When Olaf meets Oaken for the first time (they have a pre-existing relationship in the Frozen series thanks to another short, Olaf's Frozen Adventure), the hairy "bear man" as Olaf calls him helps the snowman choose possible options for his missing nose. And while that sequence brings about some of the best gags, the most notable narrative point for Frozen is in the background, where Anna's ornate ballgown is seen hanging for sale behind Oaken's counter. Clearly, the princess used her valuable dress as her currency and the price-tag of 55 suggests exactly how valuable it was, given that everything Kristoff attempted to buy in Frozen from Oaken should have cost just 10 (before the winter inflation).

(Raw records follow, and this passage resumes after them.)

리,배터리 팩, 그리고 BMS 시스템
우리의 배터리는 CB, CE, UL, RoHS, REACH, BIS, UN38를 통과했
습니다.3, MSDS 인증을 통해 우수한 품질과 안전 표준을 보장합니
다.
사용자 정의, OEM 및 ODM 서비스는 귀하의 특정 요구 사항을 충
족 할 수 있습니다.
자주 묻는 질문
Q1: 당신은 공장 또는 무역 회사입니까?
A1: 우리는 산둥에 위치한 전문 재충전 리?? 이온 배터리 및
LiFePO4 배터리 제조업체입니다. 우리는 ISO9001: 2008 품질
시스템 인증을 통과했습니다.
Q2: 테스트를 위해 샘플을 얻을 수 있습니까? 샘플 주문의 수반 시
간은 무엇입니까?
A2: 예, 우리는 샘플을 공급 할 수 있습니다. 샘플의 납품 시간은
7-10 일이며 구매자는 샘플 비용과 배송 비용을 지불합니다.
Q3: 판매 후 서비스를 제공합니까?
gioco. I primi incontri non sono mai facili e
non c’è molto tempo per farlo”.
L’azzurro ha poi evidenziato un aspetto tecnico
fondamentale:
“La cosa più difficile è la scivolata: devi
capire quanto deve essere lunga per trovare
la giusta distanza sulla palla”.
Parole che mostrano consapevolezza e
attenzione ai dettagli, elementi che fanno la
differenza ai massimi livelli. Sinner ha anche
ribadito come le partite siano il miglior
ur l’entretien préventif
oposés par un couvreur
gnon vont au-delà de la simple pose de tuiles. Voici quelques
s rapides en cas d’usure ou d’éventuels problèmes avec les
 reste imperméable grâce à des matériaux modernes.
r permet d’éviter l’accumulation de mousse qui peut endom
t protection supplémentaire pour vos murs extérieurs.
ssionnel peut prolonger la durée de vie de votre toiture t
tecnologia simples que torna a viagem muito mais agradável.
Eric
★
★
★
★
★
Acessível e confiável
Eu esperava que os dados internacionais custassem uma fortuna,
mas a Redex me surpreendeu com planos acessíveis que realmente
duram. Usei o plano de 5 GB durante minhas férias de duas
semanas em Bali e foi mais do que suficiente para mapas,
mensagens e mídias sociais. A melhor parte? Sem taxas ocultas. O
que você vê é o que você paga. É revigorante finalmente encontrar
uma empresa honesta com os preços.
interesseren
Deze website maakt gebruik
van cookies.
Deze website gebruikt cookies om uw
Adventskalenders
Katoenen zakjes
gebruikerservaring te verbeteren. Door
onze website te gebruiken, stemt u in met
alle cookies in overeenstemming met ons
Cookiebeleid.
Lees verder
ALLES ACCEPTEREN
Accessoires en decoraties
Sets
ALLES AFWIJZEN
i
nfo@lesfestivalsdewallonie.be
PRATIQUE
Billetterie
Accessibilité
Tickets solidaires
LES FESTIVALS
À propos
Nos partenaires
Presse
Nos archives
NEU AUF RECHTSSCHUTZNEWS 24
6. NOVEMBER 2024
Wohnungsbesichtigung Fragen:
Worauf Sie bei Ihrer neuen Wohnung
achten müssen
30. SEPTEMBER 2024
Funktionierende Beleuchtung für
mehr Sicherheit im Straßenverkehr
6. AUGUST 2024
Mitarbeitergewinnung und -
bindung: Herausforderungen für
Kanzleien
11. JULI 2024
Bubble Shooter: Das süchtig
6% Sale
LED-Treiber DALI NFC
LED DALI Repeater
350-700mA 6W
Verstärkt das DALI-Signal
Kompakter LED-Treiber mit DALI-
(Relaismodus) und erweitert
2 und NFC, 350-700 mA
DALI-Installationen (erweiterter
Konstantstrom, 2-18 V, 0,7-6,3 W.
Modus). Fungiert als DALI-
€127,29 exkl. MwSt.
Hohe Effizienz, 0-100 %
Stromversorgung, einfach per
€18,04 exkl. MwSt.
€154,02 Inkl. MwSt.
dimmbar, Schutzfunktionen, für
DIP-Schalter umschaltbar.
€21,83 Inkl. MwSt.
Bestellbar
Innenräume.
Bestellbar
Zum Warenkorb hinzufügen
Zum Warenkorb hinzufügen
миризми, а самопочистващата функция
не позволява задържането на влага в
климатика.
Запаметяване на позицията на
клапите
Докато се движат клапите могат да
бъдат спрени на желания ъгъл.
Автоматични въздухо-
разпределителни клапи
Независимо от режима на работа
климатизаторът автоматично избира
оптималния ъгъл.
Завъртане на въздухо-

Anna and Elsa's enforced isolation from the outside world - partly through their status and partly because of their parents' reluctance to allow Elsa's magical powers to be revealed and feared - meant that it would be unlikely that Anna would have experienced trading at all. The idea of her carrying her own currency simply doesn't fit what is established about her, so her somehow trading with Oaken for goods that Kristoff could not afford never rang entirely true. It's by no means a fatal story issue, but it was enough to warrant discussion online, and it's a testament to Frozen's commitment to storytelling that the new Frozen short, Once Upon A Snowman, adds that qualification.